In this example, a single host is being attacked: 192.1.1.1. Also notice that most of the ICMP traffic is coming from two networks: 201.1.1.0/24 and 205.8.8.0/24. By using the IANA Whois database (http://www.iana.org), you should be able to see who these addresses belong to. It is important to point out that in a Smurf attack, these are probably not the actual attacker devices, but Smurf reflectors (with Smurf, it is very unlikely that the attacker would use his own address as a source, unless he is a script kiddie).
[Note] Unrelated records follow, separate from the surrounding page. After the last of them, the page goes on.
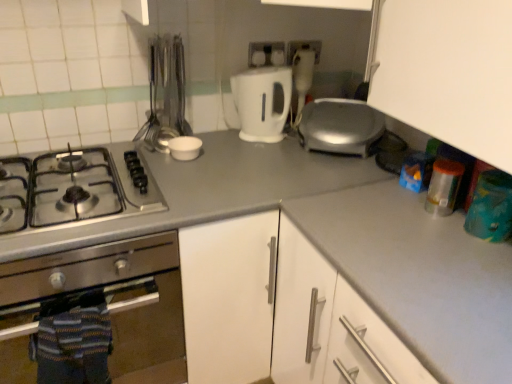 Question: Is stainless steel oven at left, which ranks as the 1th kitchen appliance in bottom-to-top order, bigger or smaller than white plastic electric outlet at upper center, the 1th electric outlet from the left?

Choices:
 (A) small
 (B) big

Answer: (B)

Question: Considering the positions of point (157, 244) and point (258, 48), is point (157, 244) closer or farther from the camera than point (258, 48)?

Choices:
 (A) farther
 (B) closer

Answer: (B)

Question: Estimate the real-world distances between objects in this image. Which object is farther from the white plastic electric outlet at upper center, the 1th electric outlet from the left?

Choices:
 (A) metallic utensils at upper left
 (B) white matte bowl at center
 (C) white glossy electric kettle at center, which is the first kitchen appliance in right-to-left order
 (D) gray matte countertop at center
 (E) white matte counter top at center

Answer: (E)

Question: Considering the real-world distances, which object is closest to the stainless steel gas stove at left?

Choices:
 (A) white matte bowl at center
 (B) white plastic electric outlet at upper center, the 1th electric outlet positioned from the right
 (C) white matte counter top at center
 (D) gray matte countertop at center
 (E) metallic utensils at upper left

Answer: (D) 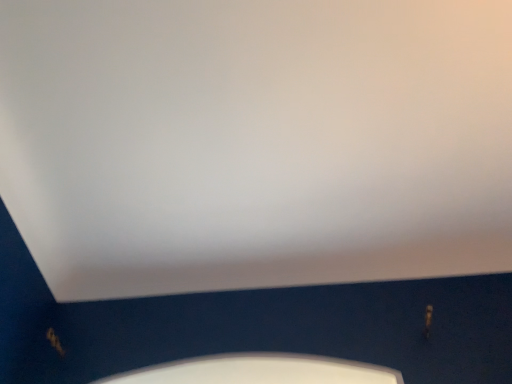 This screenshot has width=512, height=384. Find the location of `white glossy lampshade at lower center`. white glossy lampshade at lower center is located at coordinates (259, 371).

In order to face white glossy lampshade at lower center, should I rotate leftwards or rightwards?

Turn left by 1.117 degrees to look at white glossy lampshade at lower center.

This screenshot has height=384, width=512. Describe the element at coordinates (259, 371) in the screenshot. I see `white glossy lampshade at lower center` at that location.

Where is `white glossy lampshade at lower center`? white glossy lampshade at lower center is located at coordinates (259, 371). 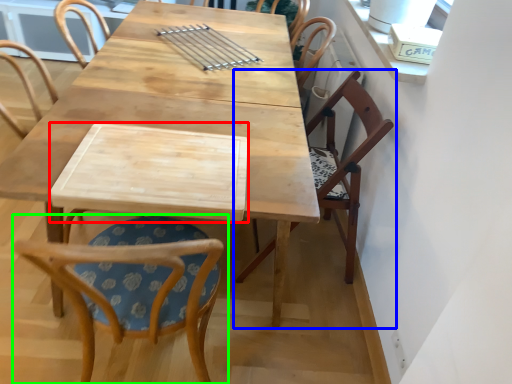 Question: Estimate the real-world distances between objects in this image. Which object is farther from plank (highlighted by a red box), chair (highlighted by a blue box) or chair (highlighted by a green box)?

Choices:
 (A) chair
 (B) chair

Answer: (A) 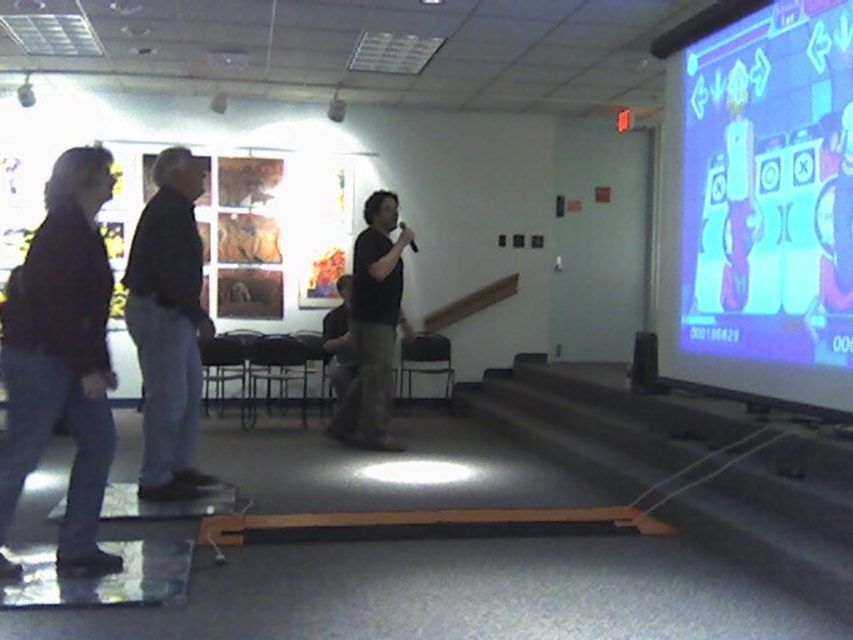 Is matte blue screen at upper right positioned in front of black matte shirt at center?

That is True.

Which is more to the right, matte blue screen at upper right or black matte shirt at center?

From the viewer's perspective, matte blue screen at upper right appears more on the right side.

Describe the element at coordinates (759, 208) in the screenshot. I see `matte blue screen at upper right` at that location.

Locate an element on the screen. matte blue screen at upper right is located at coordinates (759, 208).

Between point (837, 256) and point (155, 209), which one is positioned behind?

The point (155, 209) is more distant.

Between matte blue screen at upper right and black cotton shirt at left, which one appears on the left side from the viewer's perspective?

From the viewer's perspective, black cotton shirt at left appears more on the left side.

Does point (711, 385) come in front of point (161, 492)?

No, it is behind (161, 492).

The image size is (853, 640). In order to click on matte blue screen at upper right in this screenshot , I will do (x=759, y=208).

Between dark brown leather jacket at left and black matte shirt at center, which one has more height?

black matte shirt at center is taller.

Is dark brown leather jacket at left thinner than black matte shirt at center?

Yes, dark brown leather jacket at left is thinner than black matte shirt at center.

Which is in front, point (15, 349) or point (386, 316)?

Point (15, 349)

Locate an element on the screen. This screenshot has width=853, height=640. dark brown leather jacket at left is located at coordinates point(62,355). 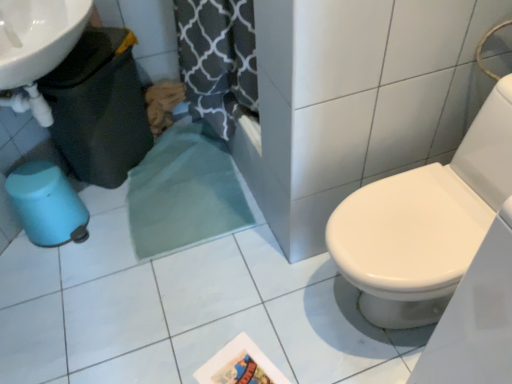 Question: Looking at their shapes, would you say matte black trash can at left, marked as the 1th potty in a top-to-bottom arrangement, is wider or thinner than matte plastic potty at lower left, which is the 1th potty from bottom to top?

Choices:
 (A) thin
 (B) wide

Answer: (A)

Question: Is point (90, 147) closer or farther from the camera than point (58, 168)?

Choices:
 (A) farther
 (B) closer

Answer: (A)

Question: Relative to matte plastic potty at lower left, which is the 1th potty from bottom to top, is matte black trash can at left, arranged as the 2th potty when ordered from the bottom, in front or behind?

Choices:
 (A) front
 (B) behind

Answer: (A)

Question: Is matte plastic potty at lower left, which is the 1th potty from bottom to top, spatially inside matte black trash can at left, marked as the 1th potty in a top-to-bottom arrangement, or outside of it?

Choices:
 (A) inside
 (B) outside

Answer: (B)

Question: Is matte plastic potty at lower left, placed as the 2th potty when sorted from top to bottom, in front of or behind matte black trash can at left, arranged as the 2th potty when ordered from the bottom, in the image?

Choices:
 (A) front
 (B) behind

Answer: (B)

Question: From a real-world perspective, is matte plastic potty at lower left, placed as the 2th potty when sorted from top to bottom, positioned above or below matte black trash can at left, arranged as the 2th potty when ordered from the bottom?

Choices:
 (A) below
 (B) above

Answer: (A)

Question: Considering the positions of point (41, 213) and point (91, 145), is point (41, 213) closer or farther from the camera than point (91, 145)?

Choices:
 (A) closer
 (B) farther

Answer: (A) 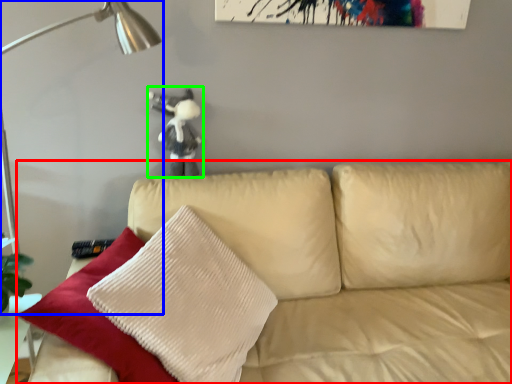 Question: Which is nearer to the studio couch (highlighted by a red box)? table lamp (highlighted by a blue box) or figurine (highlighted by a green box).

Choices:
 (A) table lamp
 (B) figurine

Answer: (B) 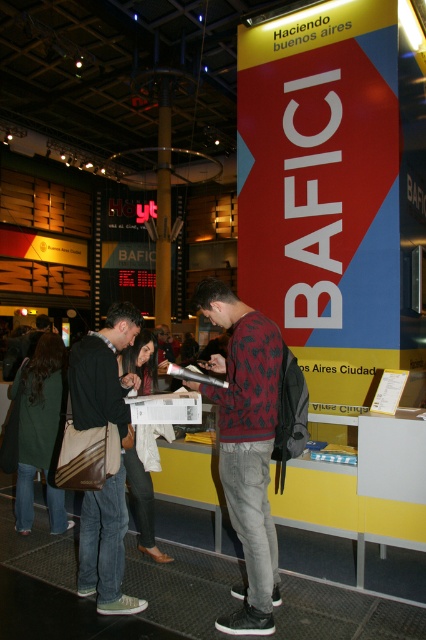 Does red patterned sweater at center have a larger size compared to dark green jacket at lower left?

Yes, red patterned sweater at center is bigger than dark green jacket at lower left.

Is red patterned sweater at center further to camera compared to dark green jacket at lower left?

That is False.

Which is in front, point (252, 534) or point (19, 452)?

Point (252, 534)

I want to click on red patterned sweater at center, so click(x=245, y=445).

Can you confirm if dark green jacket at lower left is thinner than white cotton shirt at center?

Incorrect, dark green jacket at lower left's width is not less than white cotton shirt at center's.

Is dark green jacket at lower left wider than white cotton shirt at center?

Yes.

The height and width of the screenshot is (640, 426). Find the location of `dark green jacket at lower left`. dark green jacket at lower left is located at coordinates tap(40, 429).

This screenshot has height=640, width=426. In order to click on red patterned sweater at center in this screenshot , I will do `click(245, 445)`.

Can you confirm if red patterned sweater at center is taller than khaki canvas bag at center?

Yes.

This screenshot has width=426, height=640. What are the coordinates of `red patterned sweater at center` in the screenshot? It's located at (245, 445). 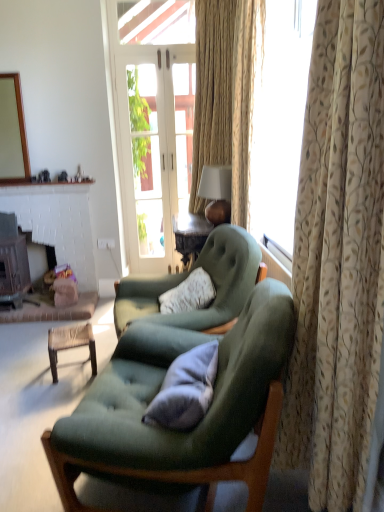 Question: Is gray fabric pillow at center further to camera compared to white plastic power outlet at lower center?

Choices:
 (A) no
 (B) yes

Answer: (A)

Question: Could you tell me if gray fabric pillow at center is turned towards white plastic power outlet at lower center?

Choices:
 (A) yes
 (B) no

Answer: (B)

Question: From a real-world perspective, does gray fabric pillow at center stand above white plastic power outlet at lower center?

Choices:
 (A) yes
 (B) no

Answer: (B)

Question: Considering the relative positions of gray fabric pillow at center and white plastic power outlet at lower center in the image provided, is gray fabric pillow at center to the left of white plastic power outlet at lower center from the viewer's perspective?

Choices:
 (A) yes
 (B) no

Answer: (B)

Question: Is gray fabric pillow at center not near white plastic power outlet at lower center?

Choices:
 (A) yes
 (B) no

Answer: (A)

Question: Is gray fabric pillow at center closer to the viewer compared to white plastic power outlet at lower center?

Choices:
 (A) yes
 (B) no

Answer: (A)

Question: Considering the relative positions of beige textured curtain at right, the first curtain in the back-to-front sequence, and dark brown wood fireplace at left, the 1th fireplace from the left, in the image provided, is beige textured curtain at right, the first curtain in the back-to-front sequence, behind dark brown wood fireplace at left, the 1th fireplace from the left,?

Choices:
 (A) no
 (B) yes

Answer: (A)

Question: Can you confirm if beige textured curtain at right, the first curtain in the back-to-front sequence, is smaller than dark brown wood fireplace at left, the 2th fireplace viewed from the right?

Choices:
 (A) no
 (B) yes

Answer: (A)

Question: Is beige textured curtain at right, the first curtain in the back-to-front sequence, aimed at dark brown wood fireplace at left, the 2th fireplace viewed from the right?

Choices:
 (A) yes
 (B) no

Answer: (B)

Question: Can you confirm if beige textured curtain at right, the first curtain in the back-to-front sequence, is positioned to the left of dark brown wood fireplace at left, the 2th fireplace viewed from the right?

Choices:
 (A) no
 (B) yes

Answer: (A)

Question: From the image's perspective, is beige textured curtain at right, the first curtain in the back-to-front sequence, beneath dark brown wood fireplace at left, the 2th fireplace viewed from the right?

Choices:
 (A) no
 (B) yes

Answer: (A)

Question: Can you confirm if beige textured curtain at right, the first curtain in the back-to-front sequence, is taller than dark brown wood fireplace at left, the 1th fireplace from the left?

Choices:
 (A) yes
 (B) no

Answer: (A)

Question: Is the depth of dark brown wood fireplace at left, the 1th fireplace from the left, less than that of woven brown stool at lower left?

Choices:
 (A) no
 (B) yes

Answer: (A) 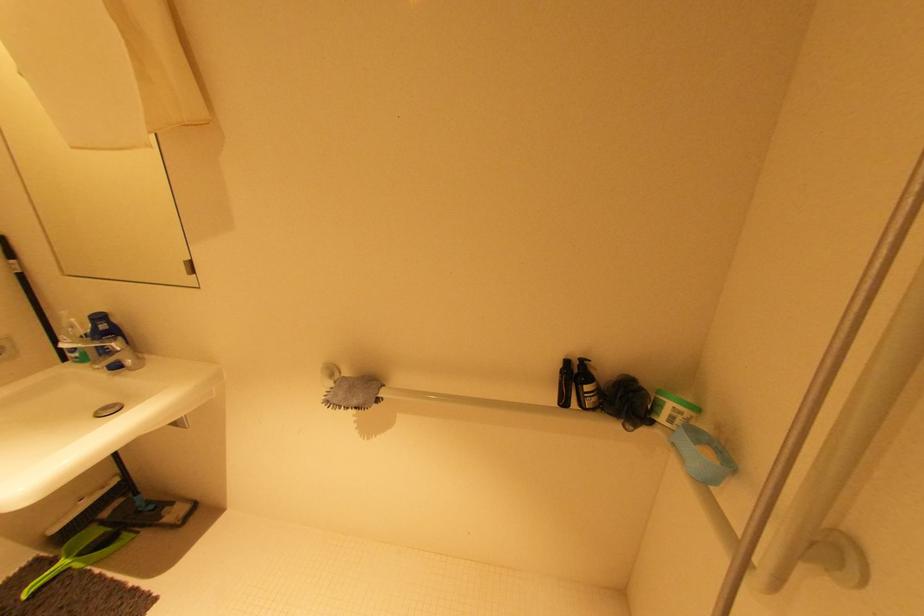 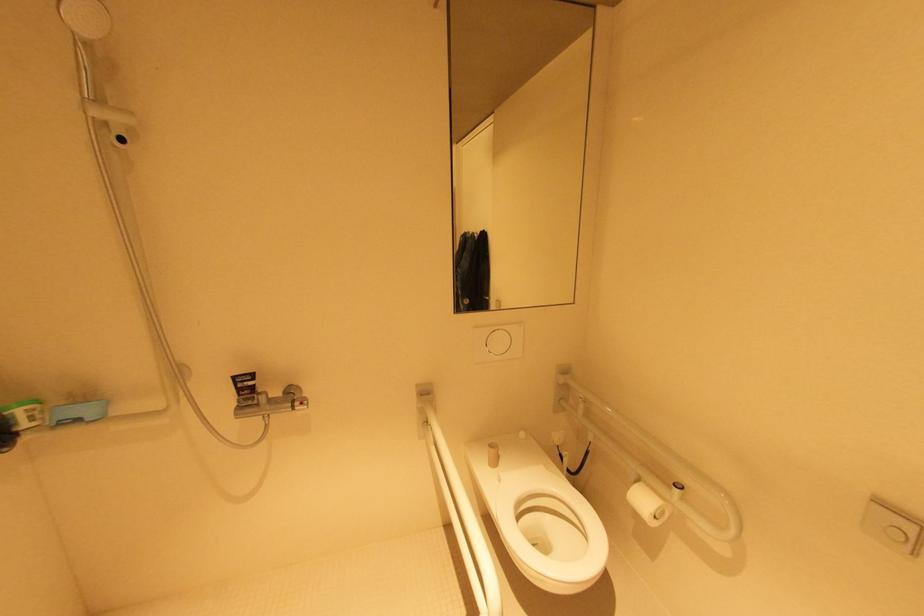 How did the camera likely rotate?

The rotation direction of the camera is right-down. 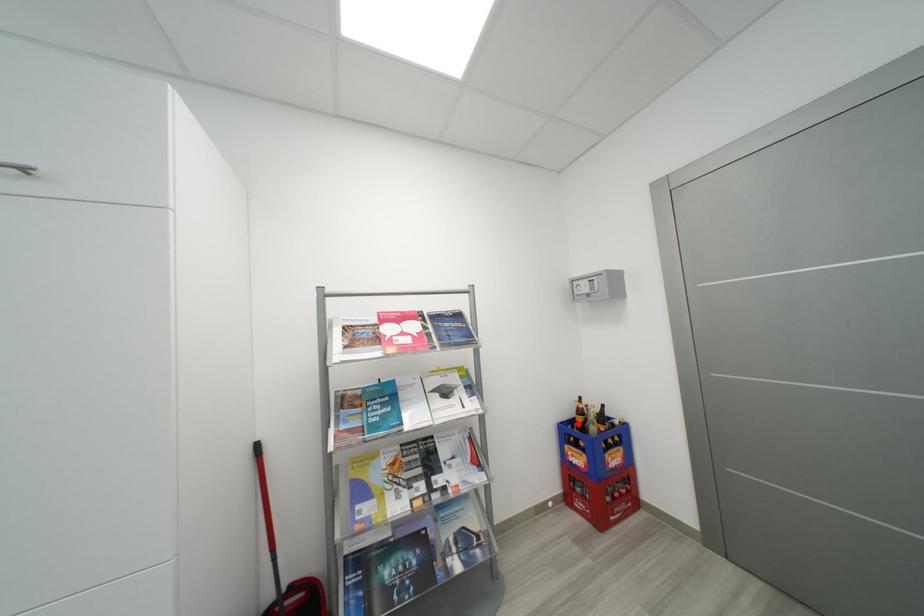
However, at least you have a starting point and should be able to contact the ISPs or administrators who are responsible for these networks so that they can take the appropriate action.

Keep the following items in mind when using logging with ACLs:

  • Enabling logging with ACLs can have a small- to medium-size impact on your router, depending on its model. Therefore, I recommend that you be careful using the logging function on routers that are running at 80 percent utilization or higher?especially with ACLs on high-speed interfaces.

  • Depending on the version of the Cisco IOS running on your router, logging might affect the switching mode that the router must use to implement the logging function.

  • If you are seeing matches against ACL entries in the show access-list command, but you are not seeing any entries actually being logged (you have added the log parameter to the ACL statement), try clearing the route cache to force packets to be process-switched. Of course, this can cause a lot of traffic to be dropped on a very busy router when it is in the process of rebuilding the cache. To get around this specific problem, use a router that supports CEF.

  • ACL logging does not display every packet that matches an ACL entry. Instead, you will see at least the first packet on a match for a session and then packets at periodic intervals. The Cisco IOS uses rate limiting to prevent logging from overloading the router's CPU. It is important to remember that you will not see all packets that match an ACL statement when you have logging enabled.

  • During a Smurf attack that involves multiple reflectors, the amount of logging information might be overwhelming. In this instance, set up a separate ACL statement that matches on a single reflector and logging for only this reflector. Typically, this will be multiple devices from a single network, so use an ACL that matched on all of these devices. This helps you determine all of the devices in one reflector site.

TIP

Be as specific as possible in your ACL statements when looking for the DoS attack. Use the log-input parameter so that you can see the interface where the attack is coming from. If the router's interface is a multiaccess interface, this information also will include the MAC address of the next-hop router; use the show ip arp MAC_address command to see the router's IP address.


NOTE

The purpose of this section on ACLs was to give you a basic understanding of how to track down the type of DoS attack. Obviously, you can add or modify ACL entries to determine the kind of DoS attack you are experiencing.


Damage Limitations

The attacker in a DoS attack wants to affect bandwidth and service levels, so your first concern should be preventing this traffic from traversing your ISP links. You could set up an ACL on your perimeter routers to block this traffic, but this stops it only from entering your network; it does not prevent it from traversing your ISP links.

In this situation, you need to contact your ISP and explain the situation. Hopefully they also will investigate the problem on their end and either set up a temporary ACL filter to block the offending traffic or set up rate limiting to reduce the effect that the DoS attack will have. As I mentioned, this should be a temporary filter: When the attack has been mitigated, these measures should be removed.

Finding the Attacker

When you are the victim of a DoS attack, tracking down the actual attack, as well as the perpetrator, can be a difficult and stressful task. Remember that the source addresses in a DoS attack typically are forged and, therefore, are not very helpful in finding the actual attacker. Therefore, finding the attacker typically must be done on a hop-by-hop basis, tracing the attack from one router to the next until you finally arrive at the source of the attack. As you saw in the "Using ACLs to Detect DoS Attacks" section, this requires administrators possibly to add ACL entries and/or add logging to specific ACL entries, which can be a complex process. And because the path of the attack might take you back through multiple ISPs, you typically must involve law-enforcement agencies to get the kind of cooperation from ISPs and network administrators that might be necessary to perform this kind of trace.

The Trace Process

Tracing DoS attacks is a straightforward process. In this subsection and the following ones, I discuss the use of ACLs to perform the trace process. However, other options, such as NetFlow, can be used as well. I discuss NetFlow after discussing ACLs.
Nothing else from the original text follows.